I should note that I was using a paid version of Google Gemini that’s included with my Google Workspace account. Still, the real problem is likely that Google has a significant number of moving pieces in its Gemini and AI ecosystem, and it’s “AI Overview” is probably the weakest link. After all, this is the same system that once infamously told folks to put glue on pizza and eat rocks.

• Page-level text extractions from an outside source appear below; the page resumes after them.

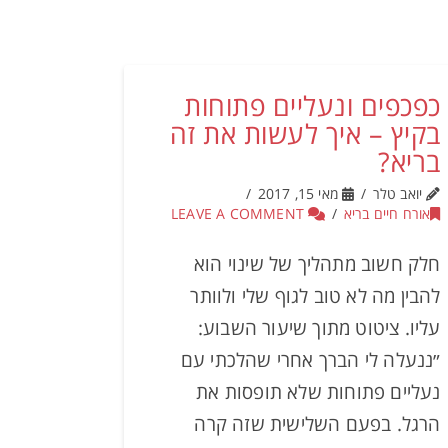
כפכפים ונעליים פתוחות
בקיץ – איך לעשות את זה
בריא?
יואב טלר
מאי 15, 2017
אורח חיים בריא
LEAVE A COMMENT
חלק חשוב מתהליך של שינוי הוא
להבין מה לא טוב לגוף שלי ולוותר
עליו. ציטוט מתוך שיעור השבוע:
״ננעלה לי הברך אחרי שהלכתי עם
נעליים פתוחות שלא תופסות את
הרגל. בפעם השלישית שזה קרה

When I asked Gemini what search engine powers AI Overview, it told me that Google “hasn’t publicly named the specific AI engine” but that “ it’s almost certainly based on the same technology that drives its large language models, like PaLM 2,” but said nothing about it being in any way tied into Gemini, suggesting that it’s an entirely separate system based on a combination of different models:
It’s also important to note that Google’s AI Overview might not rely on a single engine but rather a combination of different models working together. This is a common approach in complex AI systems, where specialized models handle different aspects of the task.
Google Gemini
Apple may be facing similar issues in its new Siri implementation. Mixing different large language models (LLMs), some of which are based on on-device Apple Intelligence, others on its Private Cloud Compute infrastructure, and others from ChatGPT, creates more opportunity for confusion and “hallucinations.” As the old saying goes, a man with only one watch always knows what time it is; a man who wears two watches is never quite sure.
Of course, that’s no excuse. Apple needs to do better if it wants Siri to have a reputation as anything more than a laughing stock. Apple Intelligence is already starting from behind, and Google’s switch from Google Assistant to Gemini Live has only widened the gap between Siri and other mainstream voice assistants.